Cerita manis. Tristan berkomentar saat itu. Tulus memuji. Tapi cerita itu tak pernah bernyawa. Kisah-kisah yang ditulis Leo hanya sekadar pelariannya dari musik. Papa menolak jika Leo menggunakan alat musik jenis apa pun. Bagai Miguel dalam film Coco. Tapi Leo tidak sepenuhnya seperti Miguel. Tristan dan Mama mendukungnya bermusik. Diam-diam selalu bekerja sama agar Leo sering berlatih mengembangkan bakat.
Sampai Leo menjatuhkan hati pada gitar. Impian besar itu dihempas jauh dari tanah oleh Papa. Gitar yang dibeli susah payah dibanting hingga berkeping-keping. Sama halnya dengan hati Leo yang pecah menjadi beberapa bagian. Pelariannya pada balapan mobil jelas sangat bertentangan. Tapi hanya dengan itu lukanya kembali utuh.

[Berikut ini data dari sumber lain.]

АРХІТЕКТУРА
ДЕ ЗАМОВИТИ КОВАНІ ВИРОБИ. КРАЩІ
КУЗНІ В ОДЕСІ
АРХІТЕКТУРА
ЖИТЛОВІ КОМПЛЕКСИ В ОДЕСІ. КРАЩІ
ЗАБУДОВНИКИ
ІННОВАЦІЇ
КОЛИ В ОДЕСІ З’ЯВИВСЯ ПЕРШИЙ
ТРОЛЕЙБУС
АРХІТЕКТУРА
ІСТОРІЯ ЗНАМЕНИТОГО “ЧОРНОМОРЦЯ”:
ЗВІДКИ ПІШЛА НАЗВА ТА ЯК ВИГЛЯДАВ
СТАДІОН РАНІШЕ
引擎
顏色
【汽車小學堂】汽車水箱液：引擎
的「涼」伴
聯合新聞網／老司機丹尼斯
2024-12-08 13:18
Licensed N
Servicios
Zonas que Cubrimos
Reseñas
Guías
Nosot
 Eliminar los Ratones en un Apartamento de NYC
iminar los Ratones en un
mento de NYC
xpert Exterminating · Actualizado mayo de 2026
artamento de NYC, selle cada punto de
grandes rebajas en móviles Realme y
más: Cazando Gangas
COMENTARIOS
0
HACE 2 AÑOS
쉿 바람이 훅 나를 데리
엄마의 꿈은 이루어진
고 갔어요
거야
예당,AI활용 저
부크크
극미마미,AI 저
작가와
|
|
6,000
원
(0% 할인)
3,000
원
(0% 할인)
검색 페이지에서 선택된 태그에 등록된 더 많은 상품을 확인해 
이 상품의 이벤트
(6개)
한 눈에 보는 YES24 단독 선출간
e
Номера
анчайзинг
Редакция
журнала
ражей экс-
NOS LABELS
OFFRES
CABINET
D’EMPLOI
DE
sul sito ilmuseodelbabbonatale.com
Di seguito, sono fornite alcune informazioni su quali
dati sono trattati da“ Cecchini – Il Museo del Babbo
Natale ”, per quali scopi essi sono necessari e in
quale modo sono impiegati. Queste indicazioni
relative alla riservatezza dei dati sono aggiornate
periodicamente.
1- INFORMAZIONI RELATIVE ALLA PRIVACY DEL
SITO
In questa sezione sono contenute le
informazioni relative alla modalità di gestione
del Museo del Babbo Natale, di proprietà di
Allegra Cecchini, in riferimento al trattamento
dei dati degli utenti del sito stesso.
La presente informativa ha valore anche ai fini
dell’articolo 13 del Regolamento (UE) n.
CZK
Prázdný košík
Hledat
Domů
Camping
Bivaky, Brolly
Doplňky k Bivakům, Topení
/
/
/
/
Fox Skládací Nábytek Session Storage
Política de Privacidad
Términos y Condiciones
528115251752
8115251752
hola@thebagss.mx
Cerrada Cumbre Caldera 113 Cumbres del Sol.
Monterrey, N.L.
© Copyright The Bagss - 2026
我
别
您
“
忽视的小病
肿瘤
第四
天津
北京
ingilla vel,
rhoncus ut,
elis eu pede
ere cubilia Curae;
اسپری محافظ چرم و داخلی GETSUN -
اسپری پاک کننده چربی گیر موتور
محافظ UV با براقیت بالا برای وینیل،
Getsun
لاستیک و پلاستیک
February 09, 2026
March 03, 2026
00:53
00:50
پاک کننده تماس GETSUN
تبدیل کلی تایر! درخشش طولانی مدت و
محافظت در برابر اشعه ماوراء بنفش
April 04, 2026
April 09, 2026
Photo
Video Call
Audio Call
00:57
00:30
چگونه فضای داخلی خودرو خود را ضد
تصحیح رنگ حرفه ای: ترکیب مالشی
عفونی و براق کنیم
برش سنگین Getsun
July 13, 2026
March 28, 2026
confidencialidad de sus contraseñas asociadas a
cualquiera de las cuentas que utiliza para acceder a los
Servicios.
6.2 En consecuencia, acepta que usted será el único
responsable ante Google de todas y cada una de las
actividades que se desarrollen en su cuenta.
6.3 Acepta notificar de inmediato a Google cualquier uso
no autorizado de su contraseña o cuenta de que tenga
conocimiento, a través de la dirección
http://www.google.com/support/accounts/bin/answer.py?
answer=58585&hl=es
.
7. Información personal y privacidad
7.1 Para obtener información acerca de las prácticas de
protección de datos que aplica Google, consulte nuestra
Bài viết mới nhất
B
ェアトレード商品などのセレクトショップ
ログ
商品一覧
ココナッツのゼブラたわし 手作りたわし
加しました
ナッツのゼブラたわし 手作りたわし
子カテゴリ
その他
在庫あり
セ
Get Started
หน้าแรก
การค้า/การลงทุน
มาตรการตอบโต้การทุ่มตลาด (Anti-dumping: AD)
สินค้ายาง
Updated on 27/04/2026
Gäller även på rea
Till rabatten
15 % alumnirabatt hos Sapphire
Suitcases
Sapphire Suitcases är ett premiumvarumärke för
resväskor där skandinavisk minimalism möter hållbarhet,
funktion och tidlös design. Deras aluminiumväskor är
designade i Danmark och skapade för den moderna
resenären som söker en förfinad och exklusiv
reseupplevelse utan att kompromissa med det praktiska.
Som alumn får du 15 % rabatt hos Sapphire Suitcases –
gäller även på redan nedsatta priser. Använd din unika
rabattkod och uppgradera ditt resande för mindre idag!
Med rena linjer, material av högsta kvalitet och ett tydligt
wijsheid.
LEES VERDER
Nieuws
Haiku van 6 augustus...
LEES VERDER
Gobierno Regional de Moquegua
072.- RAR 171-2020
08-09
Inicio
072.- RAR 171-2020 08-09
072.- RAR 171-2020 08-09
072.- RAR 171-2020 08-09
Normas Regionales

Kini, Tristan menyadari. Luka Leo tak sembuh, dia berpura-pura sembuh. Selalu ada titik-titik rusak dalam dirinya. Dan dia tidak pernah mengizinkan orang lain menambal lukanya.
Bodoh, harusnya dia meneruskan menulis bukan balapan mobil. Tristan geram dengan pilihan yang diambil Leo. Tapi bukan dia yang menjalani kehidupan versi saudaranya itu.
"Tristan?"
Seseorang mengenggam tangannya, menarik kembali ke realita. Tristan merilekskan diri dan menyadari tatapan khawatir dari Amelia. Wajahnya pias seolah habis melihat sesuatu yang mengerikan.
"Jemari kamu tiba-tiba mengepal. Sorot matamu membara. Dan kamu diam saat kuajak bicara," katanya cemas. "Aku pikir kamu kenapa."
"Oh, ya?"
Wajah Amelia yang semula panik, kini berubah keras lalu berakhir dengan cemberut. "Udah tahu tugasnya, kan? Kamu bagian menulis wawancara dengan penulis. Buat saja sendiri. Searching di Google. Aku akan mengejarkan bagian membuat ulasan buku. Jadi, lebih cepat. Sesuai kesukaanmu."
Ketus. Dingin. Berjarak.
Tiga hal itu yang mengambarkan sikap Amelia. Tapi tidak bisa mengelak kalau diam-diam cewek itu menyimpan rasa khawatir. Tristan merasakan. Barangkali terkoneksi. Sebelum pikirannya semakin melantur, Tristan mengeluarkan pendapat. Pendapat yang bertentangan dengan kebiasaan.
"Kita kerja kelompok, Amelia. Ini kan tugas kelompok. Jadi harus dikerjakan sama-sama. Enggak bisa sendirian," ujar Tristan penuh harap.
Amelia terbelalak. "Biasanya kamu lebih suka kerja sendiri, kan?"
"Itu kan biasanya. Sekarang udah enggak."